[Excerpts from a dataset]
━━━

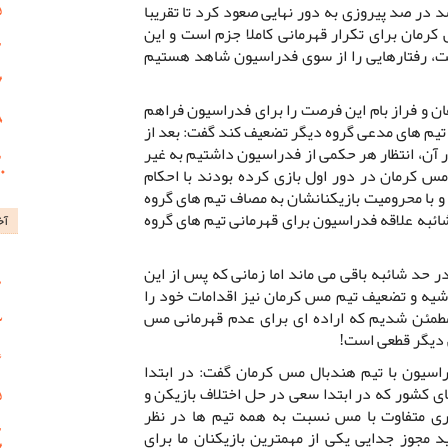
 در صد پیروزی به دور نهایی صعود کرد تا تقریبا
مان برای تکرار قهرمانی کاملا جزم است و این
ست، رفتارهایی را از سوی فدراسیون شاهد هستیم
هان و فراز بام این فرصت را برای فدراسیون فراهم
تیم های مدعی گروه دیگر تضعیف کند گفت: بعد از
آن، انتظار هر حکمی از فدراسیون داشتیم به غیر
ر مس کرمان در دور اول بازی کرده بودند با احکام
با محرومیت بازیکنانشان به مصاف تیم های گروه
شائبه علاقه فدراسیون برای قهرمانی تیم های گروه
آخ
ر حد شائبه باقی می ماند اما زمانی که پس از این
اشیه و تضعیف تیم مس کرمان نیز اقدامات خود را
مطمئن شدیم که اراده ای برای عدم قهرمانی مس
 دیگر قطعی است!
راسیون با تیم هندبال مس کرمان گفت: در ابتدا
ی کشور که در ابتدا سعی در حل اختلاف بازیکن و
اری متفاوت با مس نسبت به همه تیم ها در نظر
 مجوز جدایی یکی از مهمترین بازیکنان ما برای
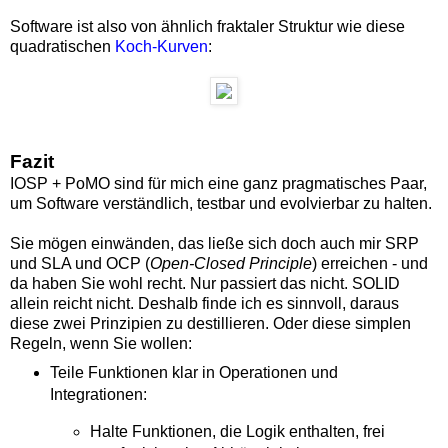
Software ist also von ähnlich fraktaler Struktur wie diese
quadratischen
Koch-Kurven
:
Fazit
IOSP + PoMO sind für mich eine ganz pragmatisches Paar,
um Software verständlich, testbar und evolvierbar zu halten.
Sie mögen einwänden, das ließe sich doch auch mir SRP
und SLA und OCP (
Open-Closed Principle
) erreichen - und
da haben Sie wohl recht. Nur passiert das nicht. SOLID
allein reicht nicht. Deshalb finde ich es sinnvoll, daraus
diese zwei Prinzipien zu destillieren. Oder diese simplen
Regeln, wenn Sie wollen:
Teile Funktionen klar in Operationen und
Integrationen:
Halte Funktionen, die Logik enthalten, frei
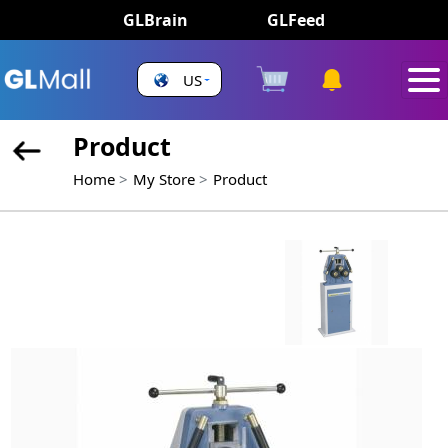
GLBrain
GLFeed
US
Product
Home
My Store
Product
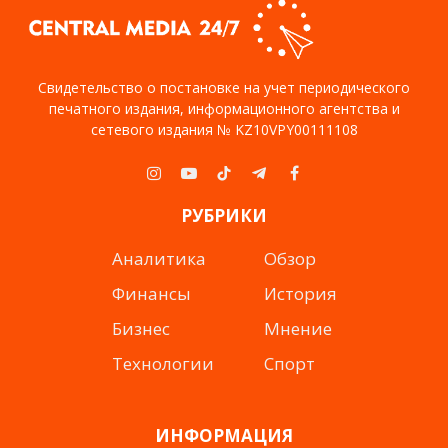
Свидетельство о постановке на учет периодического
печатного издания, информационного агентства и
сетевого издания № KZ10VPY00111108
Instagram
YouTube
TikTok
Telegram
Facebook
РУБРИКИ
Аналитика
Обзор
Финансы
История
Бизнес
Мнение
Технологии
Спорт
ИНФОРМАЦИЯ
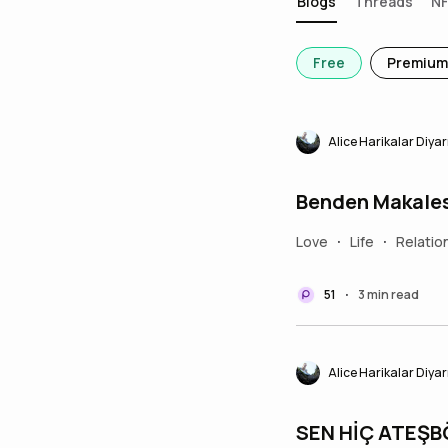
Blogs
Threads
N
Free
Premium
Alice Harikalar Diyar
Benden Makalesi.
Love
Life
Relatio
•
•
51
3 min read
•
Alice Harikalar Diyar
SEN HİÇ ATEŞ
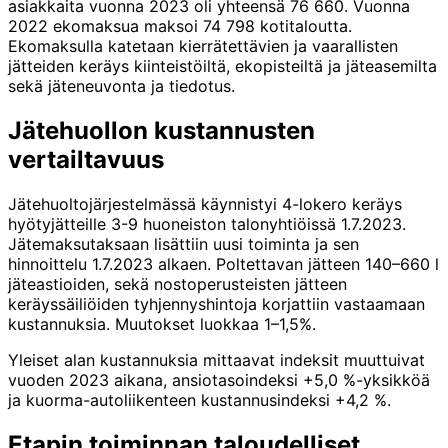
asiakkaita vuonna 2023 oli yhteensä 76 660. Vuonna
2022 ekomaksua maksoi 74 798 kotitaloutta.
Ekomaksulla katetaan kierrätettävien ja vaarallisten
jätteiden keräys kiinteistöiltä, ekopisteiltä ja jäteasemilta
sekä jäteneuvonta ja tiedotus.
Jätehuollon kustannusten
vertailtavuus
Jätehuoltojärjestelmässä käynnistyi 4-lokero keräys
hyötyjätteille 3-9 huoneiston talonyhtiöissä 1.7.2023.
Jätemaksutaksaan lisättiin uusi toiminta ja sen
hinnoittelu 1.7.2023 alkaen. Poltettavan jätteen 140–660 l
jäteastioiden, sekä nostoperusteisten jätteen
keräyssäiliöiden tyhjennyshintoja korjattiin vastaamaan
kustannuksia. Muutokset luokkaa 1–1,5%.
Yleiset alan kustannuksia mittaavat indeksit muuttuivat
vuoden 2023 aikana, ansiotasoindeksi +5,0 %-yksikköä
ja kuorma-autoliikenteen kustannusindeksi +4,2 %.
Etapin toiminnan taloudelliset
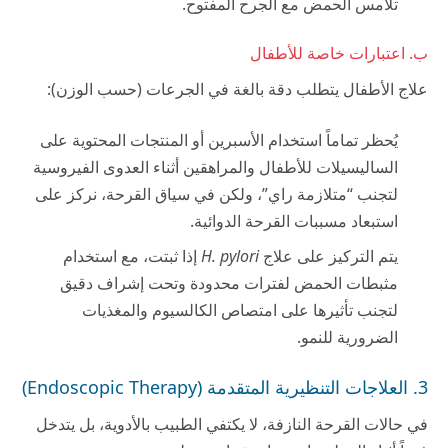
تلامس الحمض مع الجرح المفتوح.
ب. اعتبارات خاصة للأطفال
علاج الأطفال يتطلب دقة بالغة في الجرعات (حسب الوزن):
يُحظر تماماً استخدام الأسبرين أو المنتجات المحتوية على
الساليسيلات للأطفال والمراهقين أثناء العدوى الفيروسية
لتجنب “متلازمة راي”، ولكن في سياق القرحة، نركز على
استبعاد مسببات القرحة الدوائية.
يتم التركيز على علاج
H. pylori
إذا ثبتت، مع استخدام
مثبطات الحمض لفترات محدودة وتحت إشراف دقيق
لتجنب تأثيرها على امتصاص الكالسيوم والمغذيات
الضرورية للنمو.
3. العلاجات التنظيرية المتقدمة (Endoscopic Therapy)
في حالات القرحة النازفة، لا يكتفي الطبيب بالأدوية، بل يتدخل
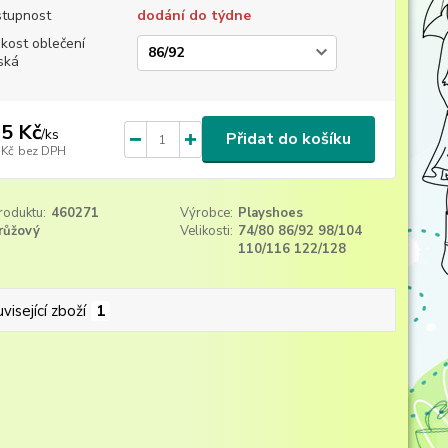
tupnost
dodání do týdne
ikost oblečení
ská
5 Kč
/
ks
Přidat do košíku
 Kč
bez DPH
roduktu:
460271
Výrobce:
Playshoes
růžový
Velikosti:
74/80 86/92 98/104
110/116 122/128
visející zboží
1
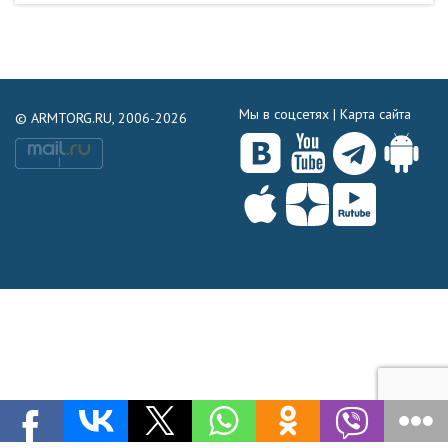
Мы в соцсетях |
Карта сайта
© ARMTORG.RU, 2006-2026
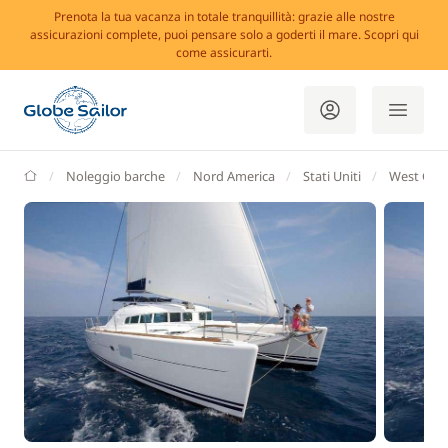
Prenota la tua vacanza in totale tranquillità: grazie alle nostre
assicurazioni complete, puoi pensare solo a goderti il mare. Scopri qui
come assicurarti.
GlobeSailor
Noleggio barche
Nord America
Stati Uniti
West Coa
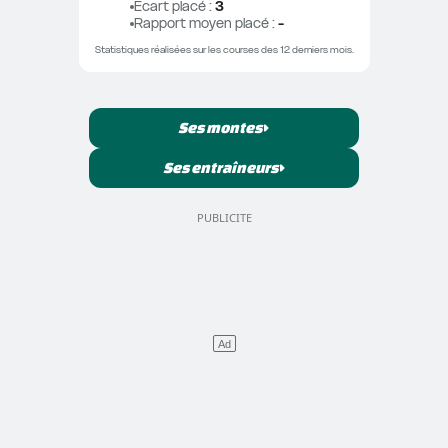
Ecart placé
 : 
3
Rapport moyen placé
 : 
-
Statistiques réalisées sur les courses des 12 derniers mois.
Ses montes
Ses entraîneurs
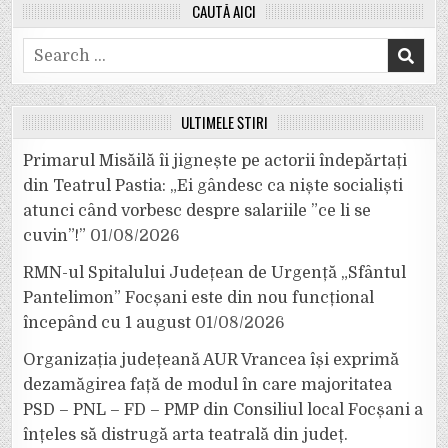
CAUTĂ AICI
Search
for:
ULTIMELE ȘTIRI
Primarul Misăilă îi jignește pe actorii îndepărtați
din Teatrul Pastia: „Ei gândesc ca niște socialiști
atunci când vorbesc despre salariile ”ce li se
cuvin”!”
01/08/2026
RMN-ul Spitalului Județean de Urgență „Sfântul
Pantelimon” Focșani este din nou funcțional
începând cu 1 august
01/08/2026
Organizația județeană AUR Vrancea își exprimă
dezamăgirea față de modul în care majoritatea
PSD – PNL – FD – PMP din Consiliul local Focșani a
înțeles să distrugă arta teatrală din județ.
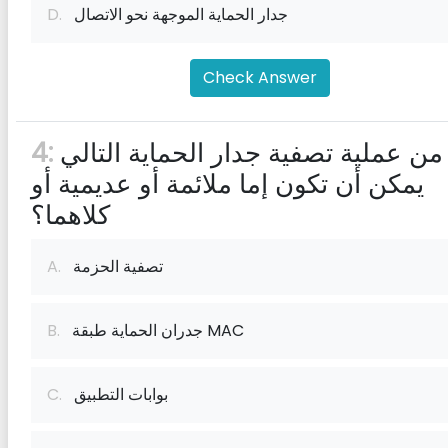
جدار الحماية الموجهة نحو الاتصال
D.
Check Answer
أي من عملية تصفية جدار الحماية التالي
4:
يمكن أن تكون إما ملائمة أو عديمية أو
كلاهما؟
تصفية الحزمة
A.
جدران الحماية طبقة MAC
B.
بوابات التطبيق
C.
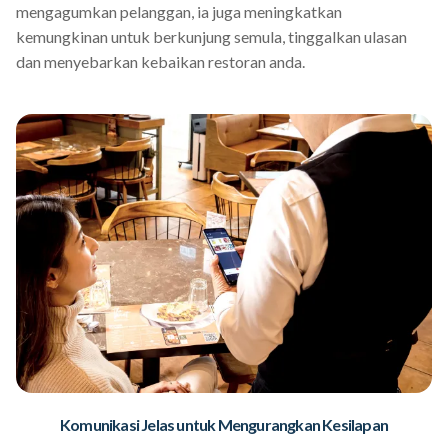
mengagumkan pelanggan, ia juga meningkatkan
kemungkinan untuk berkunjung semula, tinggalkan ulasan
dan menyebarkan kebaikan restoran anda.
Komunikasi Jelas untuk Mengurangkan Kesilapan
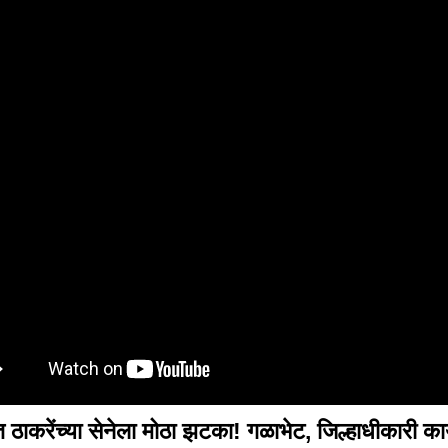
ठाकरेंच्या सेनेला मोठा झटका! गळाभेट, जिल्हाधीकारी का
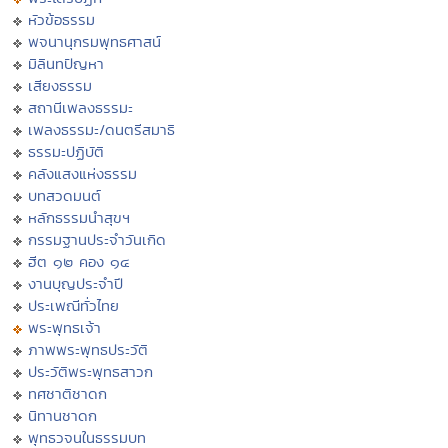
หัวข้อธรรม
พจนานุกรมพุทธศาสน์
มิลินทปัญหา
เสียงธรรม
สถานีเพลงธรรมะ
เพลงธรรมะ/ดนตรีสมาธิ
ธรรมะปฏิบัติ
คลังแสงแห่งธรรม
บทสวดมนต์
หลักธรรมนำสุขฯ
กรรมฐานประจำวันเกิด
ฮีต ๑๒ คอง ๑๔
งานบุญประจำปี
ประเพณีทั่วไทย
พระพุทธเจ้า
ภาพพระพุทธประวัติ
ประวัติพระพุทธสาวก
ทศชาติชาดก
นิทานชาดก
พุทธวจนในธรรมบท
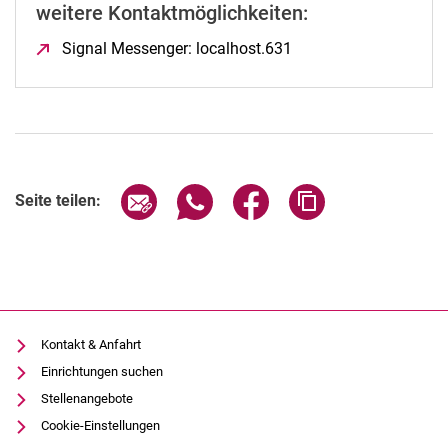
weitere Kontaktmöglichkeiten:
Signal Messenger: localhost.631
(öffnet neues Fenster)
Seite über E-Mail teilen
Seite über WhatsApp teilen (exter
Seite über Facebook teile
Adresse der Seite
Seite teilen:
Kontakt & Anfahrt
Einrichtungen suchen
Stellenangebote
Cookie-Einstellungen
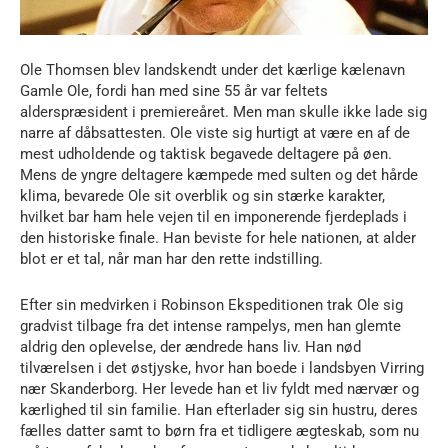
Ole Thomsen blev landskendt under det kærlige kælenavn
Gamle Ole, fordi han med sine 55 år var feltets
alderspræsident i premiereåret. Men man skulle ikke lade sig
narre af dåbsattesten. Ole viste sig hurtigt at være en af de
mest udholdende og taktisk begavede deltagere på øen.
Mens de yngre deltagere kæmpede med sulten og det hårde
klima, bevarede Ole sit overblik og sin stærke karakter,
hvilket bar ham hele vejen til en imponerende fjerdeplads i
den historiske finale. Han beviste for hele nationen, at alder
blot er et tal, når man har den rette indstilling.
Efter sin medvirken i Robinson Ekspeditionen trak Ole sig
gradvist tilbage fra det intense rampelys, men han glemte
aldrig den oplevelse, der ændrede hans liv. Han nød
tilværelsen i det østjyske, hvor han boede i landsbyen Virring
nær Skanderborg. Her levede han et liv fyldt med nærvær og
kærlighed til sin familie. Han efterlader sig sin hustru, deres
fælles datter samt to børn fra et tidligere ægteskab, som nu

━━━

- _TASK REQUIREMENTS_
Return only the lines from the start of the data through the line that contains "Teile Funktionen klar in Operationen und", please, copying them exactly and omitting all pictures.

- _RESPONSE_
 در صد پیروزی به دور نهایی صعود کرد تا تقریبا
مان برای تکرار قهرمانی کاملا جزم است و این
ست، رفتارهایی را از سوی فدراسیون شاهد هستیم
هان و فراز بام این فرصت را برای فدراسیون فراهم
تیم های مدعی گروه دیگر تضعیف کند گفت: بعد از
آن، انتظار هر حکمی از فدراسیون داشتیم به غیر
ر مس کرمان در دور اول بازی کرده بودند با احکام
با محرومیت بازیکنانشان به مصاف تیم های گروه
شائبه علاقه فدراسیون برای قهرمانی تیم های گروه
آخ
ر حد شائبه باقی می ماند اما زمانی که پس از این
اشیه و تضعیف تیم مس کرمان نیز اقدامات خود را
مطمئن شدیم که اراده ای برای عدم قهرمانی مس
 دیگر قطعی است!
راسیون با تیم هندبال مس کرمان گفت: در ابتدا
ی کشور که در ابتدا سعی در حل اختلاف بازیکن و
اری متفاوت با مس نسبت به همه تیم ها در نظر
 مجوز جدایی یکی از مهمترین بازیکنان ما برای
Software ist also von ähnlich fraktaler Struktur wie diese
quadratischen
Koch-Kurven
:
Fazit
IOSP + PoMO sind für mich eine ganz pragmatisches Paar,
um Software verständlich, testbar und evolvierbar zu halten.
Sie mögen einwänden, das ließe sich doch auch mir SRP
und SLA und OCP (
Open-Closed Principle
) erreichen - und
da haben Sie wohl recht. Nur passiert das nicht. SOLID
allein reicht nicht. Deshalb finde ich es sinnvoll, daraus
diese zwei Prinzipien zu destillieren. Oder diese simplen
Regeln, wenn Sie wollen:
Teile Funktionen klar in Operationen und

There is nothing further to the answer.